Records from a data source:
=== Begin Enclosure ===
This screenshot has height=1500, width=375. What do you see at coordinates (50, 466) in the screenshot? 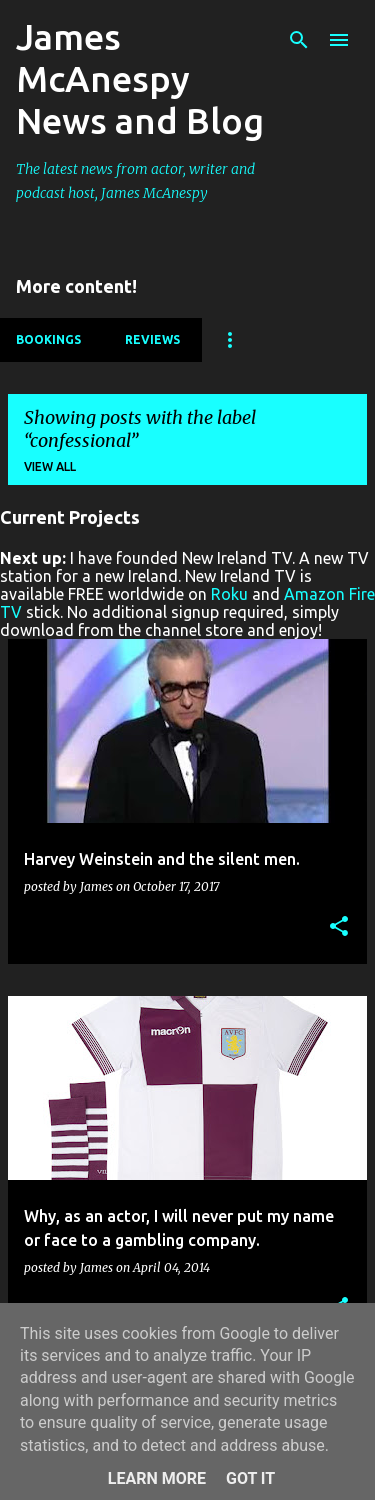
I see `View all` at bounding box center [50, 466].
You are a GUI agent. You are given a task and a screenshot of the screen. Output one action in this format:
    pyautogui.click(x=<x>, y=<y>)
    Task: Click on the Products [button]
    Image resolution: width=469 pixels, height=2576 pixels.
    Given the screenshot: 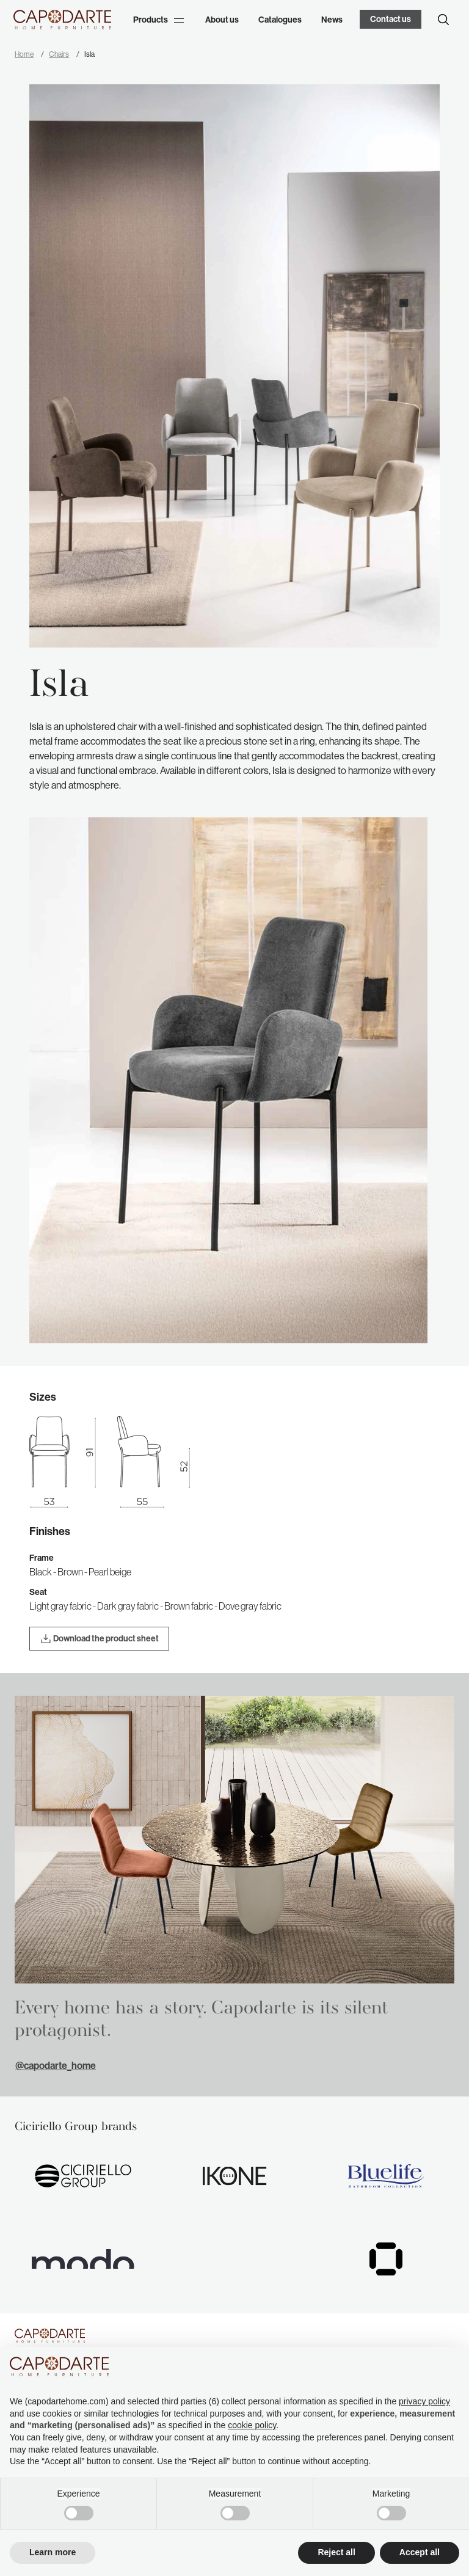 What is the action you would take?
    pyautogui.click(x=158, y=20)
    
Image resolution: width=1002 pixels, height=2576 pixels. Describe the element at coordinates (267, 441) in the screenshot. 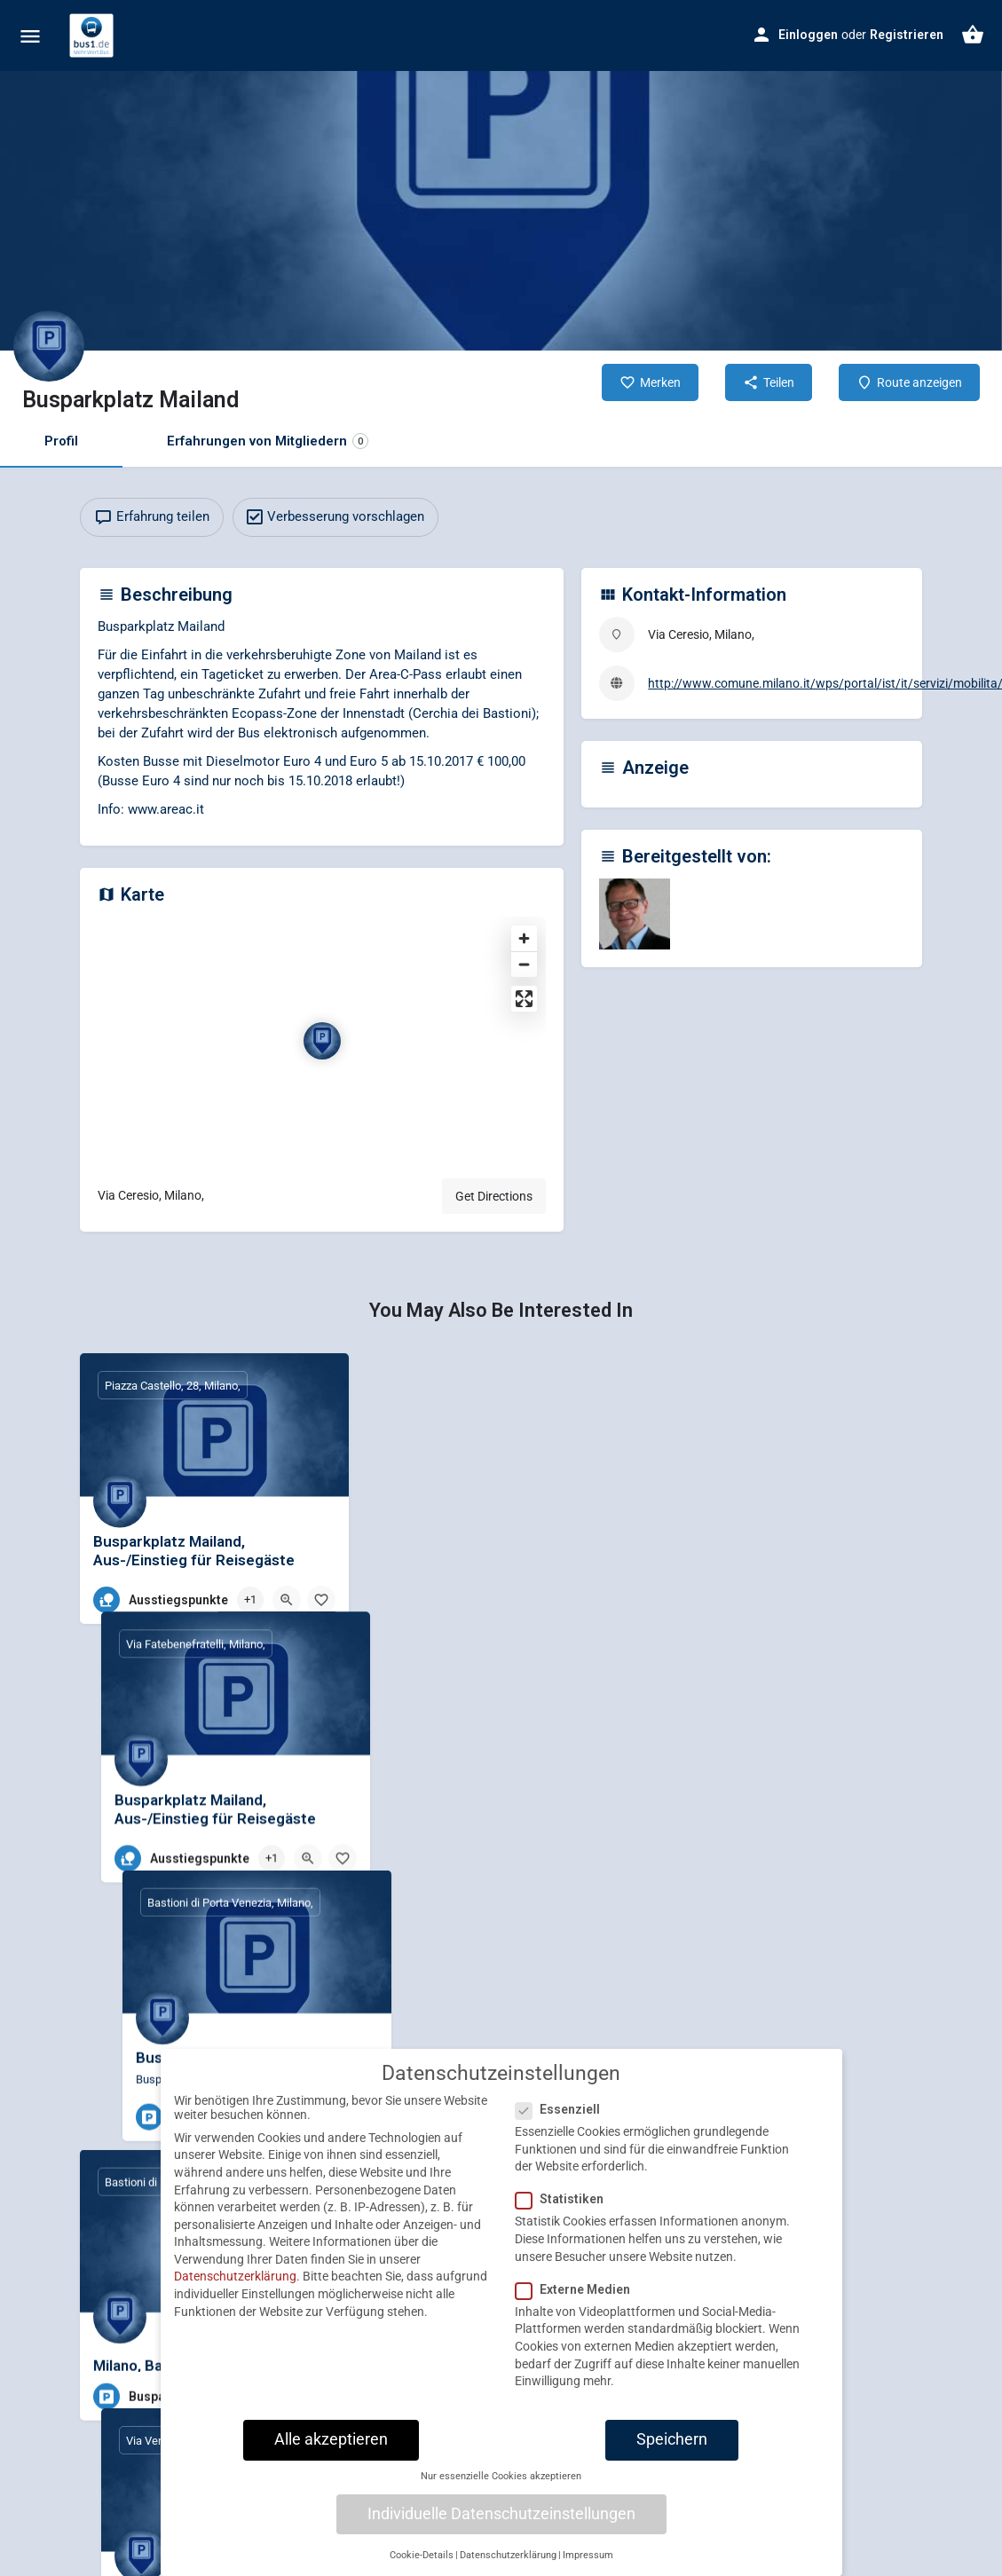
=== End Enclosure ===
| What the task asks |
Whatever lies between the first line of the data and the line holding "pyautogui.click(x=<x>, y=<y>)", inclusive, should be repeated exactly, apart from the pictures.

| Result for this task |
This screenshot has height=1500, width=375. What do you see at coordinates (50, 466) in the screenshot? 
I see `View all` at bounding box center [50, 466].
You are a GUI agent. You are given a task and a screenshot of the screen. Output one action in this format:
    pyautogui.click(x=<x>, y=<y>)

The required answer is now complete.